LOG_LEVEL = logging.INFO

with open(os.path.join(BASE_DIR, "cookie.txt"), "r", encoding="utf-8") as f:
    COOKIE = f.read().strip()

REQUEST_DICT = {
    "cookie_dict": {},
    "headers": {},
    "cookie_text": "",
}


class BaseException(Exception):
    pass


class TypeException(BaseException):
    pass


class BaseHandler(object):

    def __init__(self, cookie="", headers=None, req_sleep=False, logger=None, log_level=logging.INFO):
        self.__cookie_dict = {}
        self.__cookie_text = cookie
        self.headers = {}
        self.req_sleep = req_sleep

        if logger is None:
            self.logger = self._logger(log_level)
        else:
            self.logger = logger

        if not headers:
            self._headers = {}
        else:
            self._headers = headers
        self.__init_headers()

    def __cookiedict_update(self):
        """解析文本cookie，并更新cookie字典"""
        if not self.__cookie_text:
            return

        cookie_list = self.__cookie_text.split("; ")
        for kv in cookie_list:
            k, v = kv.split("=")
            self.__cookie_dict[k] = v

    def __cookie_update(self, new_cookie):
        """更新cookie信息"""
        if type(new_cookie) != dict:
            raise TypeException("new cookie必须为字典类型数据")
        self.__cookie_dict.update(new_cookie)

        temp = []
        for k in self.__cookie_dict:
            temp.append("%s=%s" % (k, self.__cookie_dict[k]))
        self.__cookie_text = "; ".join(temp)
        del temp

        self.__flush_headers()

    def __flush_headers(self):
        """刷新请求头"""
        self.headers.update(self._headers)
        self.headers["Cookie"] = self.__cookie_text

    def __init_headers(self):
        # 初始化cookie字典
        self.__cookiedict_update()
        """初始化请求头"""
        self.__flush_headers()
        self.logger.info("初始化请求头...")

    def _logger(self, level=logging.INFO):
        logger = logging.getLogger()
        logger.setLevel(LOG_LEVEL)
        # logger.handlers = []

        ch = logging.StreamHandler()
        # ch.setLevel(LOG_LEVEL)

        fh = logging.handlers.RotatingFileHandler(
                os.path.join(BASE_DIR, "txffp.log"),
                maxBytes=1024 * 1024 * 1,
                backupCount=5,
                encoding="utf-8"
            )
        # fh.setLevel(LOG_LEVEL)

        formatter = logging.Formatter("%(asctime)s %(levelname)s: %(message)s", "%Y-%m-%d %H:%M:%S")
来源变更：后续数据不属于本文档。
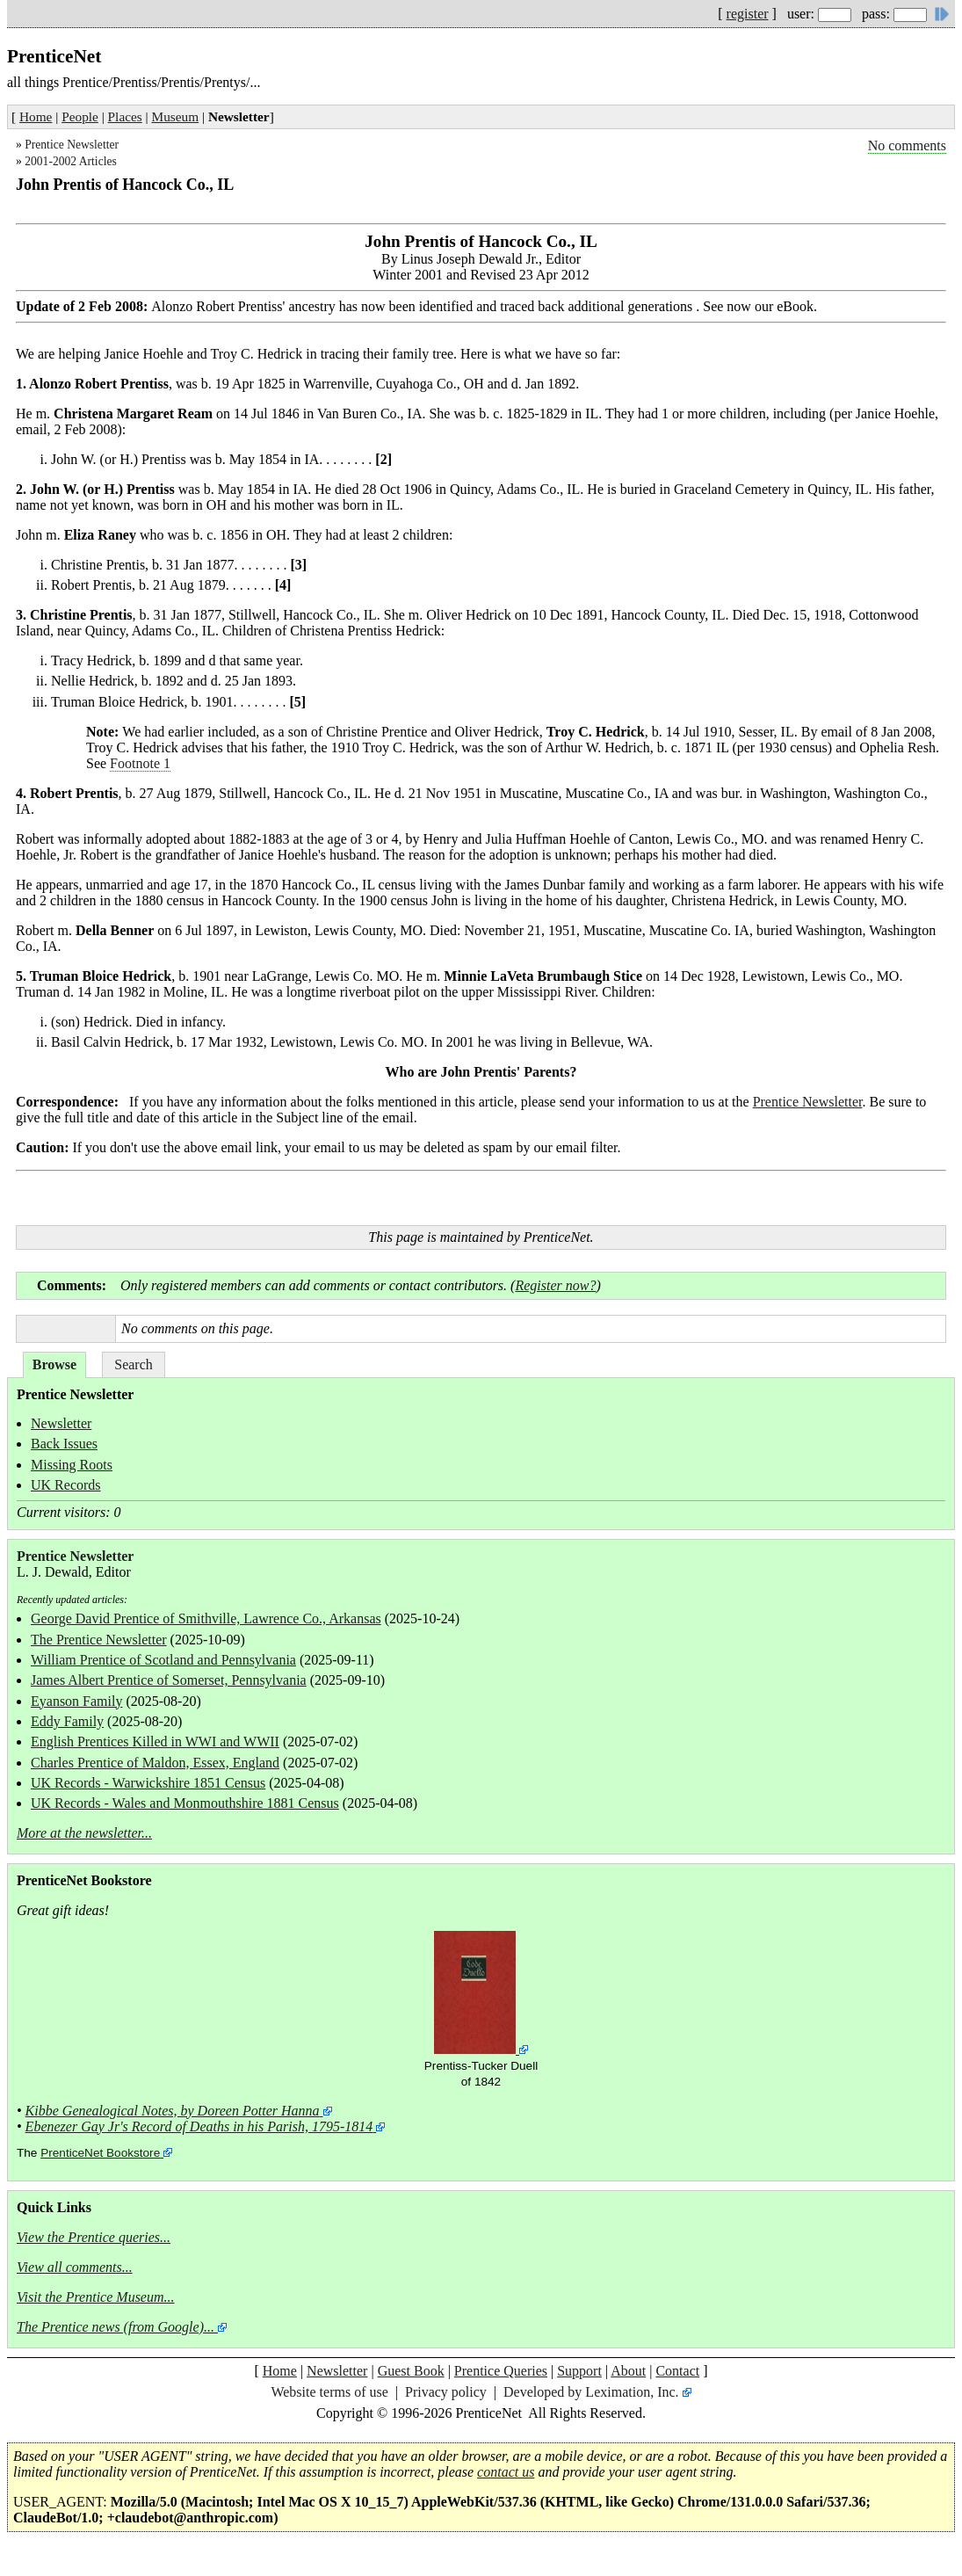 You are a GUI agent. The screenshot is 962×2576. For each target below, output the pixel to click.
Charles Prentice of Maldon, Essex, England (155, 1762)
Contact (677, 2370)
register (748, 13)
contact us (505, 2471)
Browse (54, 1364)
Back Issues (64, 1443)
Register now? (555, 1285)
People (79, 116)
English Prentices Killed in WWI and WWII (155, 1741)
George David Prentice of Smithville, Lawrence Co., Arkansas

        ch.setFormatter(formatter)
        fh.setFormatter(formatter)

        logger.addHandler(ch)
        logger.addHandler(fh)

        return logger

    def set_header(self, key, value):
        """设置或添加键值对到headers中"""
        self.headers[key] = value

    def del_header(self, key):
        """删除headers内的键值对"""
        del self.headers[key]
    #根据api接口网址，请求服务器数据
    def api_handler(self, url, headers="", data="", method="post"):
        if self.req_sleep:
            time.sleep(random.randint(1, 3))
        self.logger.info("请求api接口: %s" % url)
        try:
            if method == "post":
                response = requests.post(url, data, headers=headers)
            elif method == "get":
                response = requests.get(url, headers=headers)
            else:
                raise Exception("错误的或不支持的请求方式[%s]" % method)
        except Exception:
            self.logger.error("api接口查询失败(method: %s):\n\turl: %s\n\theaders: %s"
                          "\n\tdata: %s" % (method, url, headers, data))
            return

        if response.status_code == 404:
            self.logger.error("得到了一个404响应，可能是cookie没有及时更新导致或者cookie过期等")
            #return response.status_code
            sys.exit("结束程序")

        if response.status_code != 200:
            self.logger.error("api接口信息获取失败(mthod:%s)，状态码: [%s],"
                          "错误信息: [%s]" % (method, response.status_code, response.reason))
            return

        try:
            html_text = response.content.decode("utf-8")
        except UnicodeDecodeError:
            self.logger.error("解码api响应内容失败")
            return

        # 更新cookie信息
        self.__cookie_update(response.cookies.get_dict())
        self.logger.info("得到应答")
        return html_text


class APIHandler(BaseHandler):

    APIS = {
        "inv_manage": {
            "url": "https://pss.txffp.com/pss/app/login/invoice/consumeTrans/manage",
            "method": "post",
        },
        "inv_apply": {
            "url": "https://pss.txffp.com/pss/app/login/invoice/consumeTrans/apply",
            "method": "post",
        },
        "inv_subapply": {
            "url": "https://pss.txffp.com/pss/app/login/invoice/consumeTrans/submitApply",
            "method": "post",
        },
        "card_list": {
            "url": "https://pss.txffp.com/pss/app/login/cardList/manage",
            "method": "post",
        },
        "query_card": {
            "url": "https://pss.txffp.com/pss/app/login/invoice/query/card",
            "method": "post",
        },
        "query_apply": {
            "url": "https://pss.txffp.com/pss/app/login/invoice/query/queryApply",
            "method": "post",
        },

    }
    MAX_PAGE_NUM = 6

    def __init__(self, cookie="", headers=None, *args, **kwargs):
        super(APIHandler, self).__init__(cookie, headers, *args, **kwargs)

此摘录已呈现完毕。